35 ページ、論点2、障害福祉サービスの体験利用及び体験宿泊です。病院に入院している方・施設に入所している方々に対して、入院中に退院・退所後の地域における生活・サービスを体験するために、日中活動系の障害福祉サービスの体験利用、施設や病院など外で行う体験宿泊の支援を行っています。これは「体験」ということになっていますので、利用は 1 回の支給決定、通常 6 月を基本単位としておりますけれども、その間に 15 日と、期間としては体験利用の支援の提供開始日から 90 日以内、こういった 2 つの限度が設けられているところです。

 これに対して利用者の病状、意向、状態に応じて体験したいサービスの内容や頻度、こういったものが異なってくることを考えると現行の利用日数、期間の制限についてどう考えるべきかということです。参考まで、グループホームの体験利用は、現行で年 50 日可能となっています。こちらも平成 26 7 月の報告書によりますと、グループホームなどで地域生活を体験する機会を確保するように取り組むということで、早い時期からの体験利用が必要なのではないかという御指摘をいただいているところです。

36 ページはその概要となります。これは 4 月のデータですけれども、実績的には 458 人の方が地域移行支援を受けているのですが、体験利用としては 35 名、体験宿泊としては 58 名の方が利用されているということでございます。最後の 37 ページはこれらに関する要望事項ということですので御覧いただければと思います。

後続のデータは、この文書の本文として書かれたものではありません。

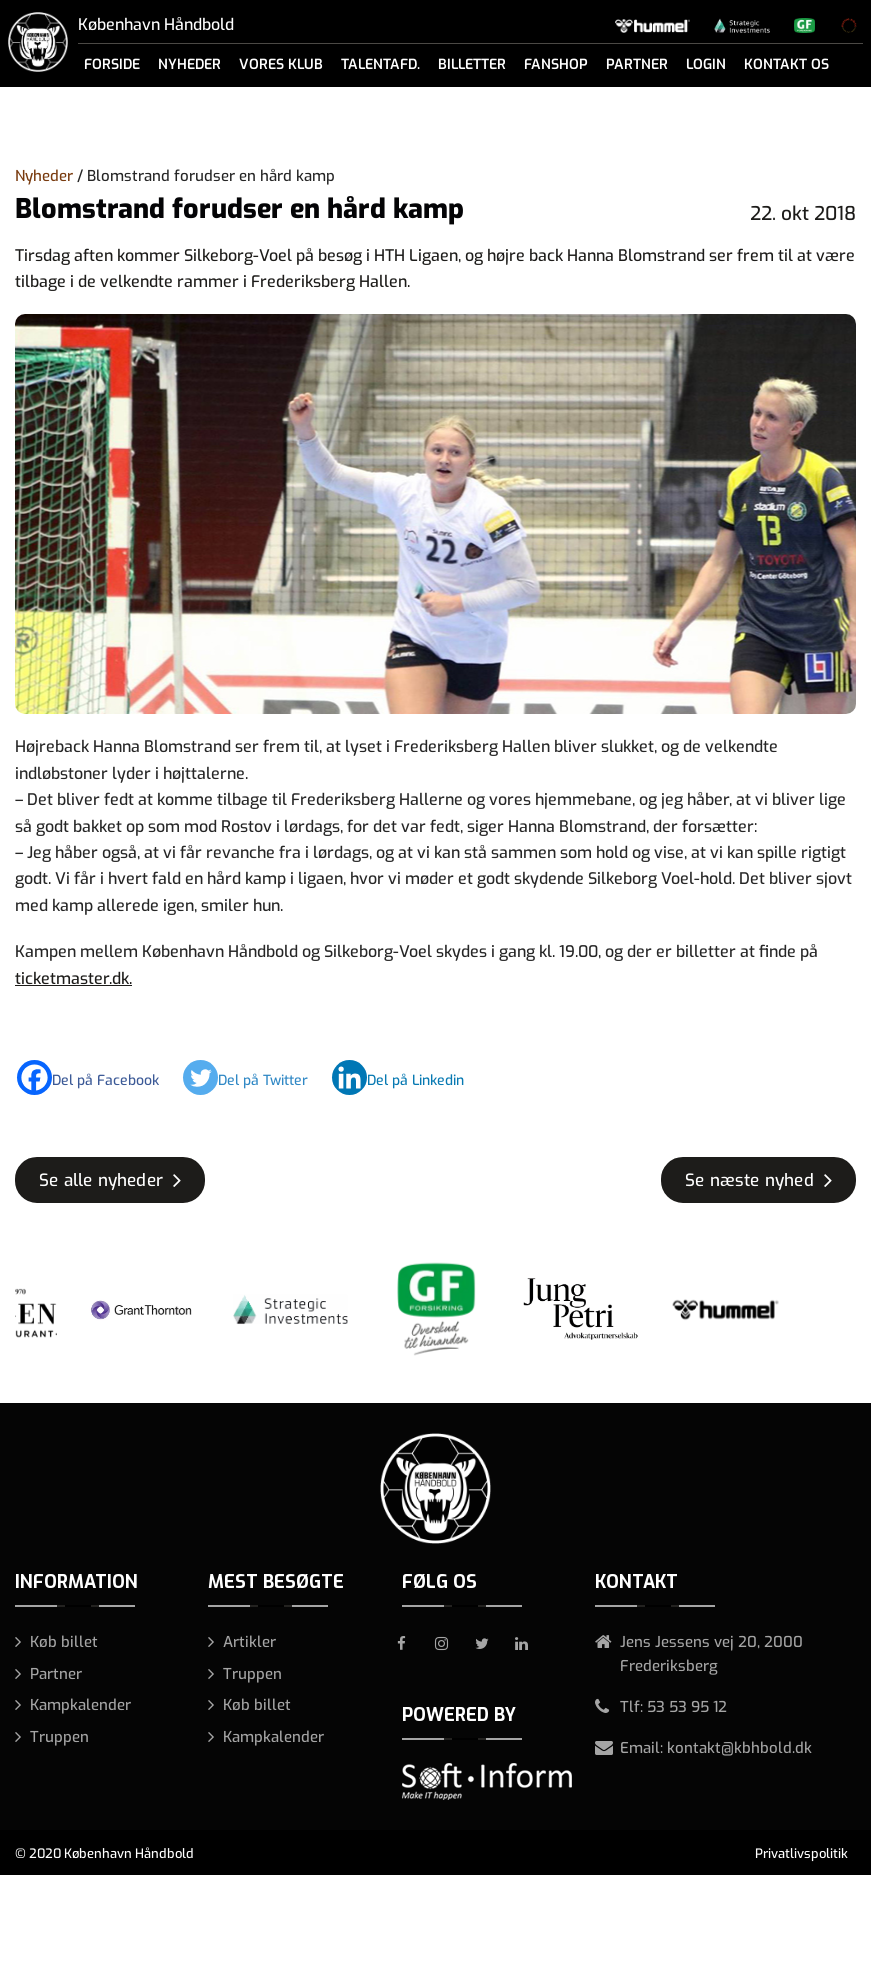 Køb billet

 資料 2 についてはこれらの基礎的なデータを記載しておりますので、またお時間のある時に御覧いただければと思います。説明は省略させていただきます。資料についての説明は以上です。

○田中障害福祉課長 それでは議論に入ります。今回、共同生活援助、自立訓練、地域相談の関係ということで、大きく 3 つにサービスの内容が異なりますので、共同生活援助から順にサービスごとに議論をいただければと思います。まず初めに、共同生活援助の関係、論点を 5 つ挙げさせていただいていますが、これについて御質問、御意見等を頂戴したいと思います。

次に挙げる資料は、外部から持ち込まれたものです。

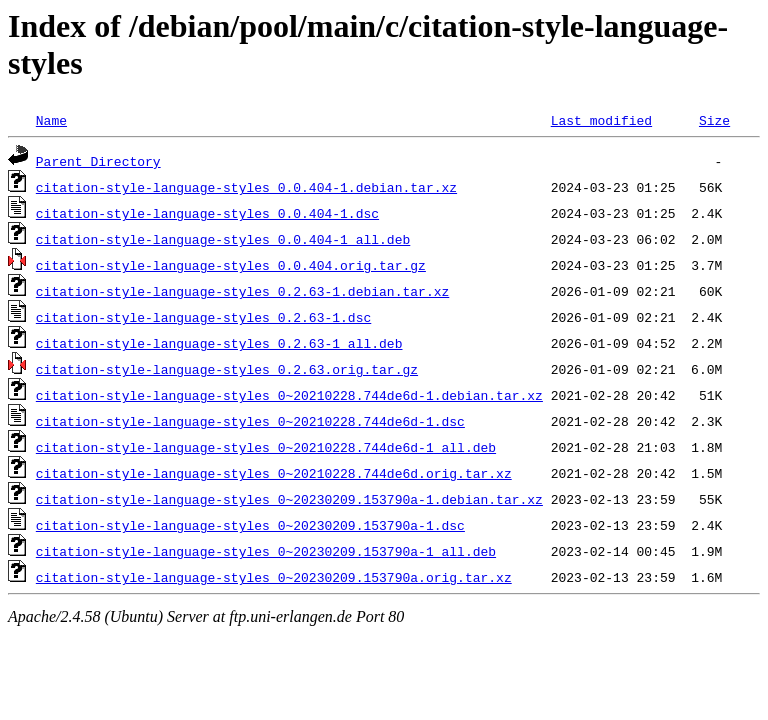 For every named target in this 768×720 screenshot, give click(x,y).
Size (714, 120)
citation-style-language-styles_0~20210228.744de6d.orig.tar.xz (274, 473)
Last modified (601, 120)
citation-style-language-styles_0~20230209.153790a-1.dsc (250, 525)
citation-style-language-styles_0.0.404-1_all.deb (223, 239)
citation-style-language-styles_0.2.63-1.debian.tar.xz (242, 291)
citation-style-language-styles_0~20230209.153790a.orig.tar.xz (274, 577)
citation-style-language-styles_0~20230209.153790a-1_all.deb (266, 551)
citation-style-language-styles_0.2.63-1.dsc (203, 317)
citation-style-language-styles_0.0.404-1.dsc (207, 213)
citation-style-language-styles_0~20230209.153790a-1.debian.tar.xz (289, 499)
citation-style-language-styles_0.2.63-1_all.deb (219, 343)
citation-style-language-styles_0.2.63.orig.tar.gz (227, 369)
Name (51, 120)
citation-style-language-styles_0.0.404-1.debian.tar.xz (246, 187)
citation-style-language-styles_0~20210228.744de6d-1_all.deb (266, 447)
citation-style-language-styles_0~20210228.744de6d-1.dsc (250, 421)
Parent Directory (98, 161)
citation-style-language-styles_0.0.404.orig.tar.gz (231, 265)
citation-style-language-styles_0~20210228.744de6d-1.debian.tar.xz (289, 395) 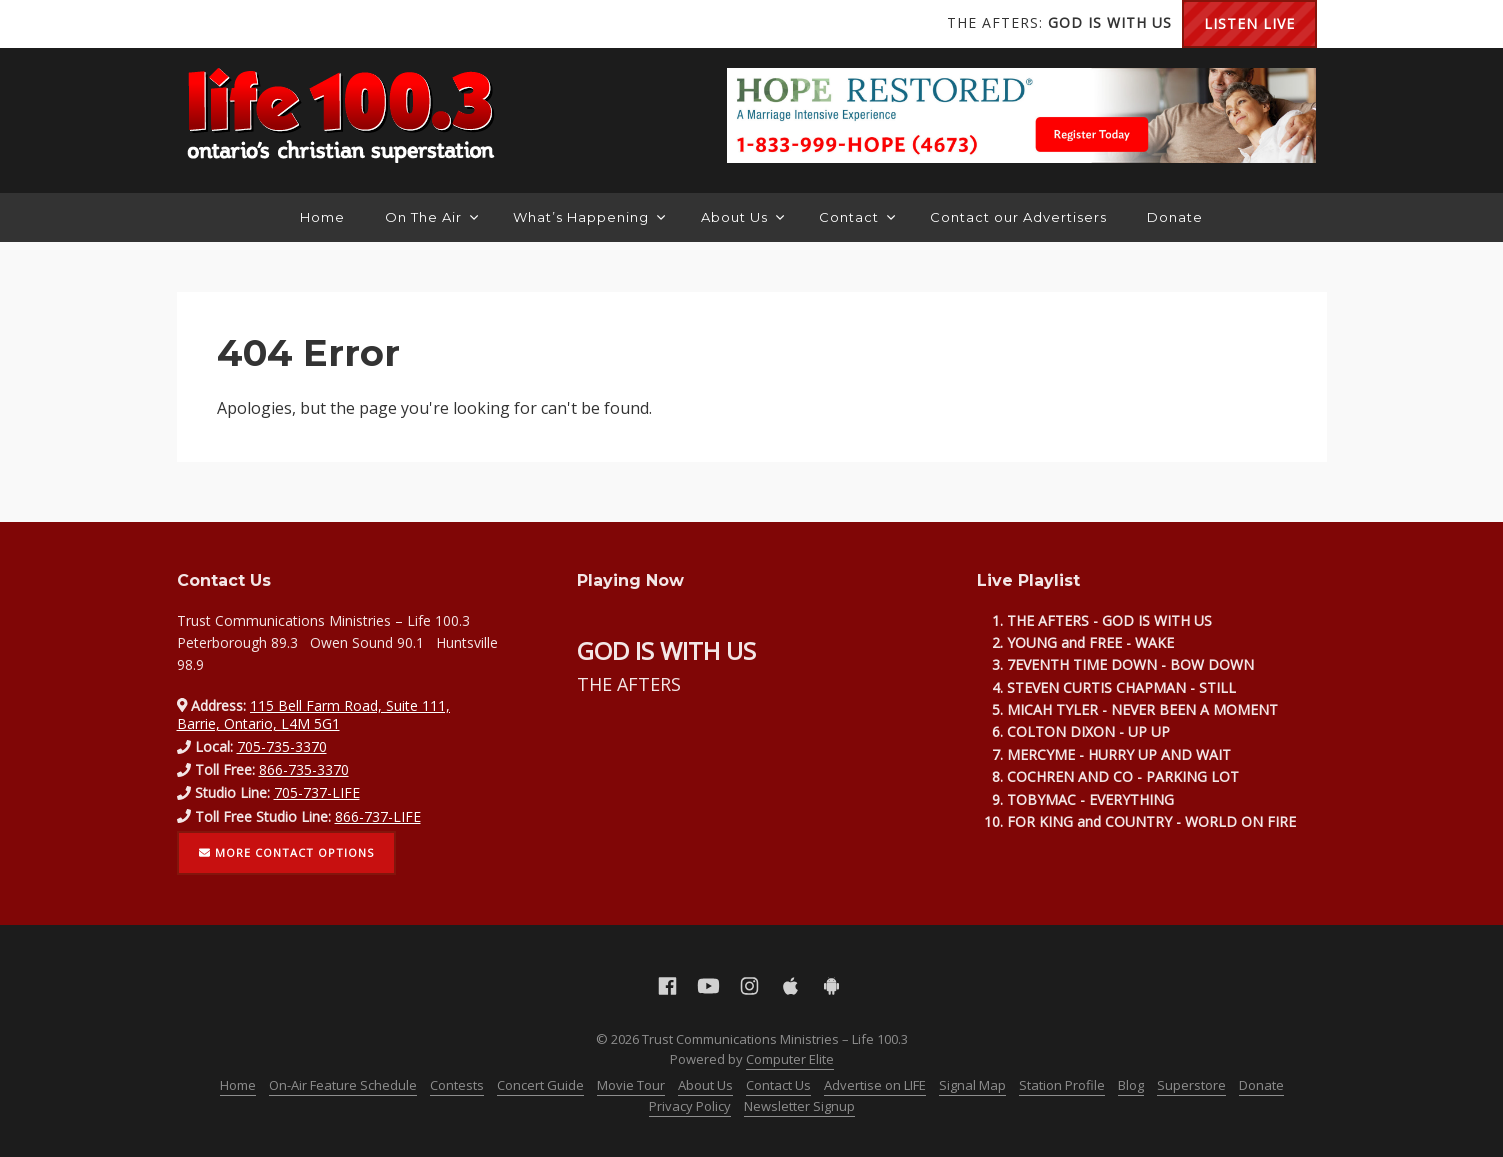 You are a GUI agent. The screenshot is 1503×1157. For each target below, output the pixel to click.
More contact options (287, 852)
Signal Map (972, 1085)
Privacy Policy (690, 1106)
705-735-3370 (282, 746)
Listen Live (1249, 23)
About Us (742, 217)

○井出教授 御説明ありがとうございます。論点が幾つかある中で、基本的なことだけ、全体の流れの中で確認させていただきたいのは、御説明いただいた 17 ページです。このサービスだけではなくて、幾つかこれまでサービスを拝見してくると、平成 27 年の 3 月末で終わる経過措置が、今回も出てきましたが、前回も幾つか出てきたと。その今後の考え方は、経過措置が終わるのだという原則があって、例えば、私は 17 ページのこの措置は、いわゆる経過期間が終わってもまだ可能にしたほうがよいという考え方もあるのですが、そのときにはどんな理屈付けをするのか。つまり、お聞きしたいのは原則、終了という考え方を持っていてよいのか、それを延長する場合はやはり理屈付けがほかのサービスでも考えられるのかというところだけお聞きしておきたいのですが。

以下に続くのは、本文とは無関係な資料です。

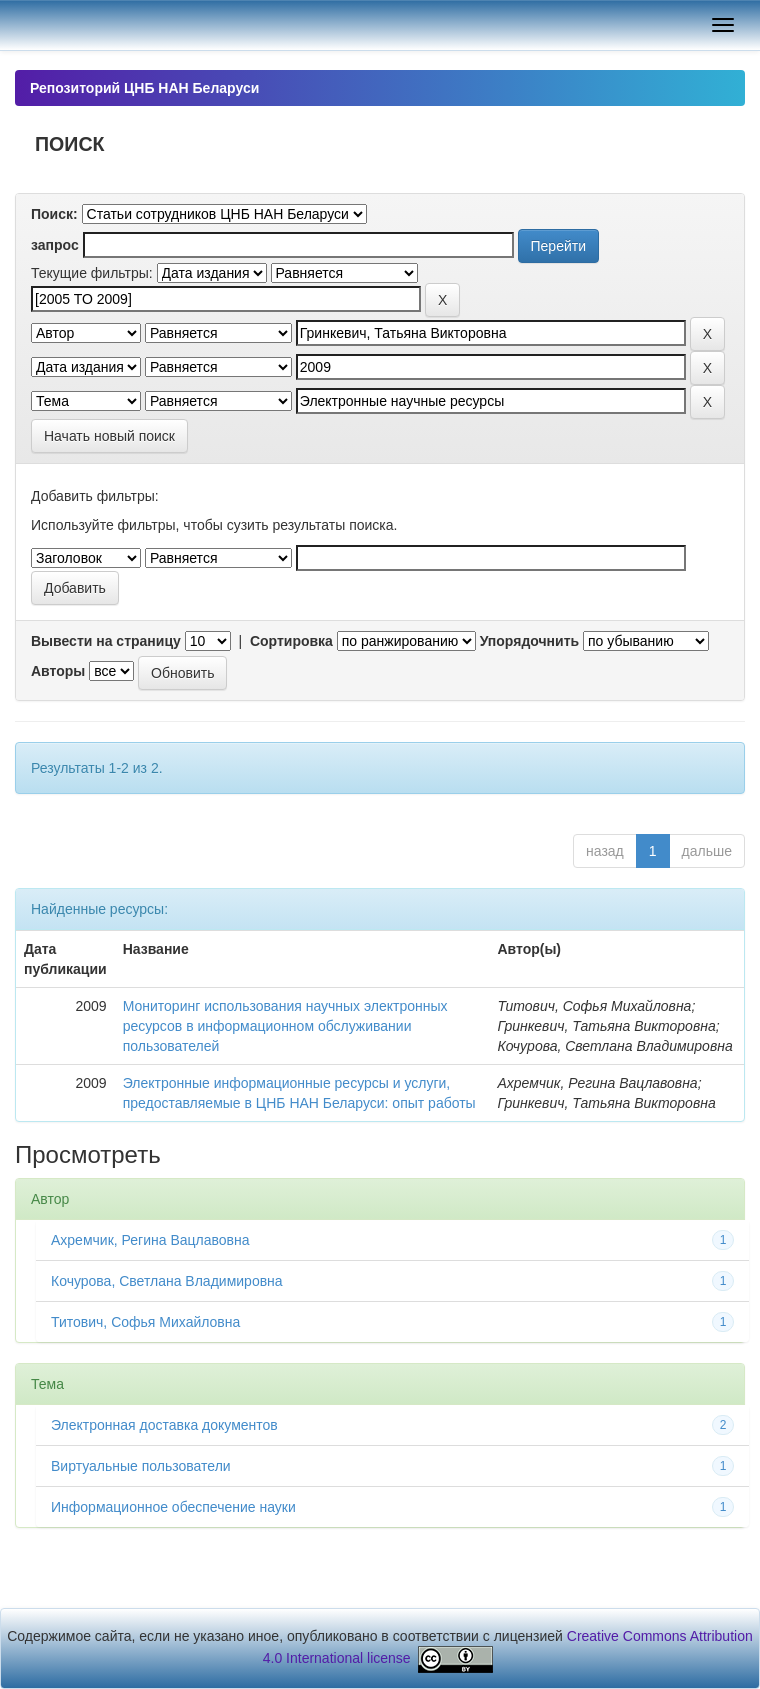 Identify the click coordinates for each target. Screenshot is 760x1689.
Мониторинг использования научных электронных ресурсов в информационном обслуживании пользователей (285, 1026)
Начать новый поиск (109, 436)
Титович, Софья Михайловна (145, 1322)
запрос (55, 245)
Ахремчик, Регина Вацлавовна (150, 1240)
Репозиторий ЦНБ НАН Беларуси (144, 88)
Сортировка (291, 641)
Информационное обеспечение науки (173, 1507)
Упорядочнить (529, 641)
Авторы (58, 671)
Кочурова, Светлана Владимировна (167, 1281)
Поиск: (54, 214)
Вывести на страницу (106, 641)
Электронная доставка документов (164, 1425)
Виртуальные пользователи (141, 1466) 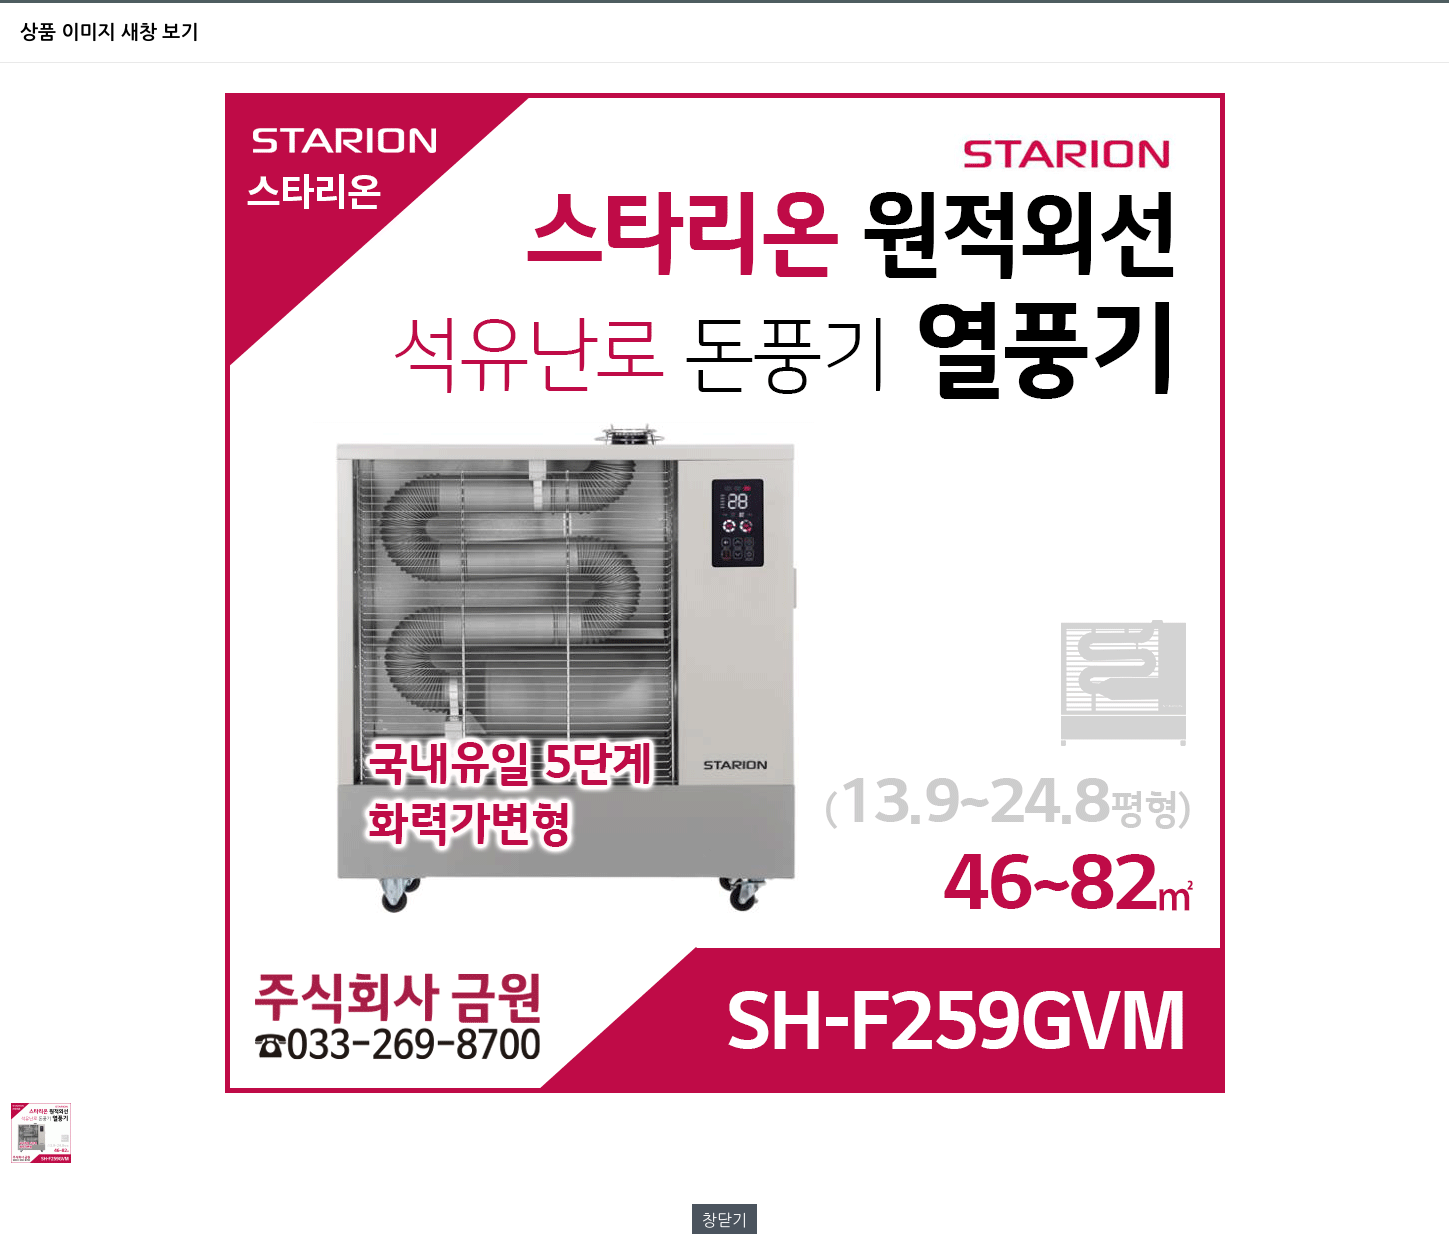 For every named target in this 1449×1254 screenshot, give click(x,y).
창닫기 (724, 1220)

○田中障害福祉課長 経過措置につきましては、経過措置ということで、一定の期間が経過をすれば終了して、その経過措置がなくてもいいような状況、例えば事業の内容、利用の状況などは変化をするということを見込んでいるものです。ですので、経過措置の終了に伴って、予定どおり終了というようなことでよいのか、それともほかの状況から見て、まだこの経過措置が必要なのか整理をさせていただくことになりますので、それは経過措置の内容によって、その経過措置を適用されているものの状況や、サービス全体の状況によって異なりますので、それぞれの経過措置ごとに検討することが必要かと思います。

○井出教授 そのときにそういう制度を続けてほしいと今回もリクエストもあったりするので、リクエストは 1 つの理由付けになると思うのですが、事務局には大変申し訳ないのですが、続ける場合にはリクエストも含めた、理屈付けを是非お願いしておきたいと思います。

○野沢論説委員 今の経過措置の所のお話が出ましたので、私も少し意見を言わせていただきたいのですが、重度の障害者の居宅介護利用、これは何回目ですかね、経過措置の延長というのは、 3 回ぐらいやっているのですかね。

○田中障害福祉課長 以前より経過措置を 3 年単位で繰り返してきているものだと思います。

○野沢論説委員 そうですよね。今回の全体のグループホームの論点に幾つか出ているのは、「親亡き後」、高齢化、重度化。私は正にここだと思っているのです。今は入所とグループホームとありますけれども、圧倒的多くは高齢になった親が、自分の手元で重度の障害者を見ているケースです。以前は大家族や親族などによる支え合いがあり、親が亡くなった後も何とか地域で見られていた人たちが、今の時代は見られなくなってきた。この時代に重度の人たちは親が亡くなったあとどうするのか、それがもう各地の親の会の一大課題で、どこに行ってもこの話で持ち切りなんですよ。私も重度の子供を持っている親ですから、その懸念はよく分かります。

 そのときに、親なき後、重度の子がどこで暮らすのかという、きちんとした安定したビジョンを打ち出さないと、やはり親は安心して死ねない。しかも、入所じゃなくて地域だといった場合に、それに代わるべきものとして、現状あるサービスの中では、グループホームというのが、一番の大きな資源ですので、そこは高齢化、重度化をきちんと受け止められるようなビジョンを打ち出す最後のチャンスだと私は思っています。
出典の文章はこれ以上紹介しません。